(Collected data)
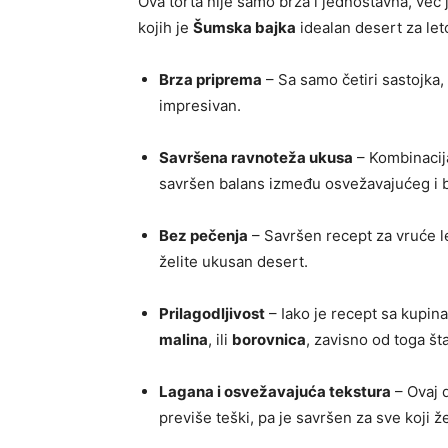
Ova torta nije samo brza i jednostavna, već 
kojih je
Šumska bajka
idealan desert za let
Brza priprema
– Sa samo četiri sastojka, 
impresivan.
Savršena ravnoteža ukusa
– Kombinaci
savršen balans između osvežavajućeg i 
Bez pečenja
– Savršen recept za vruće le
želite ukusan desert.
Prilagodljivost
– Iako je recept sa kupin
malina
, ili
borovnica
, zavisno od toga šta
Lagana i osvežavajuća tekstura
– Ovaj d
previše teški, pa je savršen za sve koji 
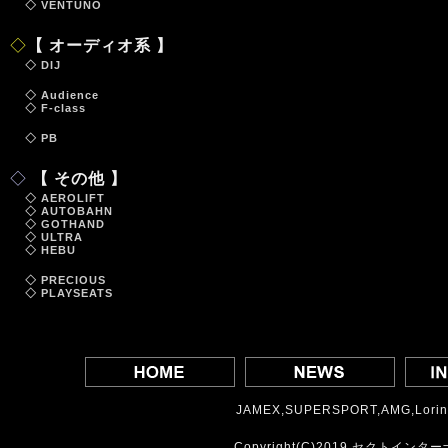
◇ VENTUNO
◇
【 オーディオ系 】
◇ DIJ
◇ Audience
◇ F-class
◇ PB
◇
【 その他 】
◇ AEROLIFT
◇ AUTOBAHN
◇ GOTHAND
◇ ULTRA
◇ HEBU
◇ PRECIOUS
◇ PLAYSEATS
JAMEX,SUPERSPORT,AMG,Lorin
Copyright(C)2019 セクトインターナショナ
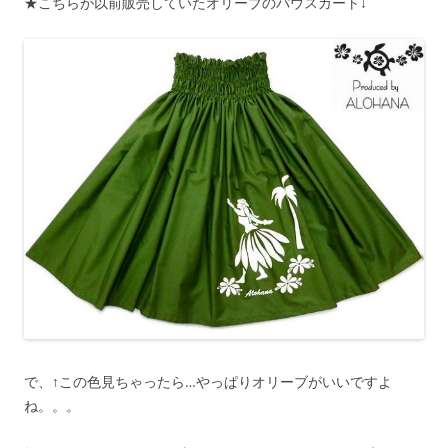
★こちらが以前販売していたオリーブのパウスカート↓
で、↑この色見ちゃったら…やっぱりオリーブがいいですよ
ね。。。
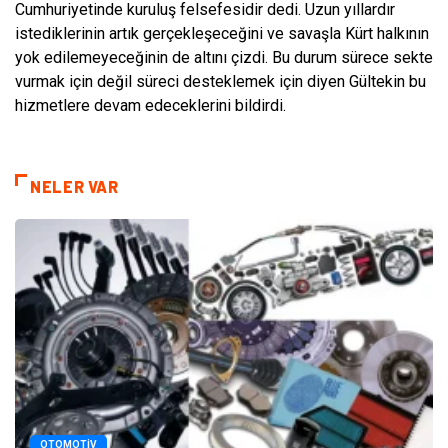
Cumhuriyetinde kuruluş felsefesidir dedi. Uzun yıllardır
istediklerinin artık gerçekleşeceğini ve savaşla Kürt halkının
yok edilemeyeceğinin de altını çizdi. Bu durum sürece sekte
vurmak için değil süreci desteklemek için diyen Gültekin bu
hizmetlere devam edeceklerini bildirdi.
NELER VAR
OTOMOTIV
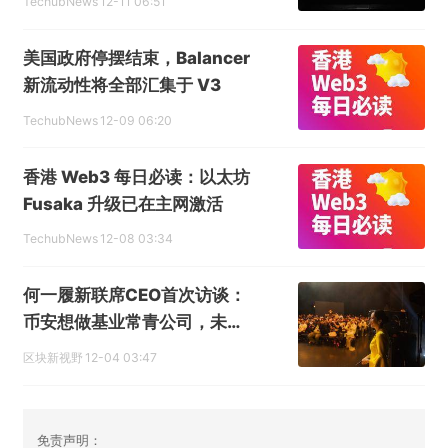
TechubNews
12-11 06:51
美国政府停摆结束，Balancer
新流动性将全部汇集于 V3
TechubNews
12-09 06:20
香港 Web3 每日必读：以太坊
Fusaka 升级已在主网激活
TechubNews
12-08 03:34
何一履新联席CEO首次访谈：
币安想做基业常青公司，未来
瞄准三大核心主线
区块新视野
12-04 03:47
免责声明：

Instructions to follow: Transcribe the entries word for word, without their pictures.

Answer for this exercise:
Ova torta nije samo brza i jednostavna, već 
kojih je
Šumska bajka
idealan desert za let
Brza priprema
– Sa samo četiri sastojka, 
impresivan.
Savršena ravnoteža ukusa
– Kombinaci
savršen balans između osvežavajućeg i 
Bez pečenja
– Savršen recept za vruće le
želite ukusan desert.
Prilagodljivost
– Iako je recept sa kupin
malina
, ili
borovnica
, zavisno od toga šta
Lagana i osvežavajuća tekstura
– Ovaj d
previše teški, pa je savršen za sve koji 
◇ VENTUNO
◇
【 オーディオ系 】
◇ DIJ
◇ Audience
◇ F-class
◇ PB
◇
【 その他 】
◇ AEROLIFT
◇ AUTOBAHN
◇ GOTHAND
◇ ULTRA
◇ HEBU
◇ PRECIOUS
◇ PLAYSEATS
JAMEX,SUPERSPORT,AMG,Lorin
Copyright(C)2019 セクトインターナショナ
★こちらが以前販売していたオリーブのパウスカート↓
で、↑この色見ちゃったら…やっぱりオリーブがいいですよ
ね。。。
Cumhuriyetinde kuruluş felsefesidir dedi. Uzun yıllardır
istediklerinin artık gerçekleşeceğini ve savaşla Kürt halkının
yok edilemeyeceğinin de altını çizdi. Bu durum sürece sekte
vurmak için değil süreci desteklemek için diyen Gültekin bu
hizmetlere devam edeceklerini bildirdi.
NELER VAR
OTOMOTIV
TechubNews
12-11 06:51
美国政府停摆结束，Balancer
新流动性将全部汇集于 V3
TechubNews
12-09 06:20
香港 Web3 每日必读：以太坊
Fusaka 升级已在主网激活
TechubNews
12-08 03:34
何一履新联席CEO首次访谈：
币安想做基业常青公司，未来
瞄准三大核心主线
区块新视野
12-04 03:47
免责声明：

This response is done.